After leaves have fallen, clean out the gutters and downspouts, flush them with water, inspect joints, and tighten brackets if necessary. Clogged gutters are one of the major causes of ice dams. Replace old or damaged gutters with new ones that have built-in leaf guards.
Examine your pool cover for damage and replace if necessary.
Weather-strip your garage door. Make sure the seal between your garage door and the ground is tight to prevent drafts and keep out small animals.
Inspect your driveway for cracks. Clean out and repair any damage with driveway filler, then coat with a commercial sealer.
“Heating and cooling amount to 47% of the energy costs in your home.
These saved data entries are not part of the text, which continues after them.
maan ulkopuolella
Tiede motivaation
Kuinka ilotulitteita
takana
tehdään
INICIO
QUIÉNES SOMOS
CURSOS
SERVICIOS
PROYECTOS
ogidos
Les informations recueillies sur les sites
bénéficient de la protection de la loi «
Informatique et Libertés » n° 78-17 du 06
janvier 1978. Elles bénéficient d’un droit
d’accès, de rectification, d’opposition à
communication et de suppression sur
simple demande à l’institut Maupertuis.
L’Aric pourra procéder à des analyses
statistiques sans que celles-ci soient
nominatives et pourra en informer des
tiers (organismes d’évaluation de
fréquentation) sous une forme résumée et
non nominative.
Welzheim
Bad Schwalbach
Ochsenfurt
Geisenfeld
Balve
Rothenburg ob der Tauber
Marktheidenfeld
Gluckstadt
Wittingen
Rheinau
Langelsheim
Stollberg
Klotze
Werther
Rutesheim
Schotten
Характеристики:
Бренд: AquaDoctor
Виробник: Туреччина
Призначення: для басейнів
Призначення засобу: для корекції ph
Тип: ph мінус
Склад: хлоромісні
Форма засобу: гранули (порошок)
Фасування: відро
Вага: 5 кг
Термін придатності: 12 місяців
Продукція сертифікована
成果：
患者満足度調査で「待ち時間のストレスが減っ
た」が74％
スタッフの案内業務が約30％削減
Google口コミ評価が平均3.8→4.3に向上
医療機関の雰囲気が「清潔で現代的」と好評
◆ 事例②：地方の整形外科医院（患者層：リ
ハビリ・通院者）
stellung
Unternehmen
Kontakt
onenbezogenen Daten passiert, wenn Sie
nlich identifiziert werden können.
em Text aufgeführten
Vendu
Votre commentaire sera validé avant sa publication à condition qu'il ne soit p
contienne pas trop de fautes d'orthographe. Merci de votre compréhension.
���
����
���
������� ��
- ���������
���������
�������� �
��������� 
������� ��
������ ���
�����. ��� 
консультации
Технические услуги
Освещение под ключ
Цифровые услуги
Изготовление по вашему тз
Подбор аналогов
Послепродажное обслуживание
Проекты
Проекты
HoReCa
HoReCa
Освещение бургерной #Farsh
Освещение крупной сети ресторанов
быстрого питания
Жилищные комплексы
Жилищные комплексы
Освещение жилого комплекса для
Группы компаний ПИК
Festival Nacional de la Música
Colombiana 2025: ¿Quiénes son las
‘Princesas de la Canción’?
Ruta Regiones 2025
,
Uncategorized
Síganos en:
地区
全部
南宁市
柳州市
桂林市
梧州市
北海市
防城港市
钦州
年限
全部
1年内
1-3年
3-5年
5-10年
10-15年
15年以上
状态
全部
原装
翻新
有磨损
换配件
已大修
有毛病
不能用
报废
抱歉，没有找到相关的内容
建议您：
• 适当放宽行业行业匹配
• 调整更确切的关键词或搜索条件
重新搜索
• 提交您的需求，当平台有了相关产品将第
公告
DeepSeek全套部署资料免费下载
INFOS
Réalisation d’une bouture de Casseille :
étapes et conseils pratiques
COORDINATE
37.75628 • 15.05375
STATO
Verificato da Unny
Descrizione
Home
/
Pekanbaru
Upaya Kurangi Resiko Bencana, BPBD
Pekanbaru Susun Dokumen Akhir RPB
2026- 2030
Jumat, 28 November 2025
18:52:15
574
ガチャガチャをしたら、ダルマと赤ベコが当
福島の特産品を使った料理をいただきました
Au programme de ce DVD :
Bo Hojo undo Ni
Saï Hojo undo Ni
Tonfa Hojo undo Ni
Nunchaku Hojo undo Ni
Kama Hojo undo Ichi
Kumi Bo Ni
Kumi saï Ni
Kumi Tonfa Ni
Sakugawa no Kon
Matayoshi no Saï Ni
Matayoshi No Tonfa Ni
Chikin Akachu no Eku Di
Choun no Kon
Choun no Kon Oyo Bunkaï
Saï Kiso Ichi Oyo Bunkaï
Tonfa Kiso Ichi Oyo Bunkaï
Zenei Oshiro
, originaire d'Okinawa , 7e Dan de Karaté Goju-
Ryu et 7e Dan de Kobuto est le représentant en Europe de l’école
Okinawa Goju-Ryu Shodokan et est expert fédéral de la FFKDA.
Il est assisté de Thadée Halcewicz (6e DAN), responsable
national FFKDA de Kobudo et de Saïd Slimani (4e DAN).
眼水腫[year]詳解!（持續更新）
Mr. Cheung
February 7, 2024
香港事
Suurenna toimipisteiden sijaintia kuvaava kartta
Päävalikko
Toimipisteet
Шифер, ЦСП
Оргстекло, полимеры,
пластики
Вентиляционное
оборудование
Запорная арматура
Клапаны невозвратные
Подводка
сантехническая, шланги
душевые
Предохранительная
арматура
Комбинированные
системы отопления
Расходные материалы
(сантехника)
Proper sealing and insulation can save up to 20% on heating and cooling costs, or up to 10% on your total annual energy bill,” says Katie Cody, spokeswoman for Lowe’s. “Air leaks from windows and doors are easy to find by moving your hand around the frame. Applying weather stripping and caulk to these areas will help cut down on drafts.”
Have your heating system checked by a licensed heating contractor. Heating systems will use fuel more efficiently, last longer and have fewer problems if properly serviced.
Get your woodstove and fireplace in working order. Gary Webster, Creative Director of Travis Industries, suggests that you examine your wood stove or fireplace insert’s door gasket for a tight seal. Also clean and inspect the glass door for cracks and have the chimney cleaned by a licensed chimney sweep. “A clogged chimney poses the risk of a chimney fire, which can be ignited by burning creosote—a combination of wood tar, organic vapors and moisture buildup,” says Webster.
Change the direction of your ceiling fan to create an upward draft that redistributes warm air from the ceiling.
Test and change the batteries in your smoke and carbon dioxide detectors and keep extra household batteries on hand.
Check basement windows for drafts, loose frames or cracked panes.
Vacuum internal parts of air conditioners. Remove units from windows or wrap outside box with an approved tarp or plastic air conditioner cover in order to prevent rusting of vital parts.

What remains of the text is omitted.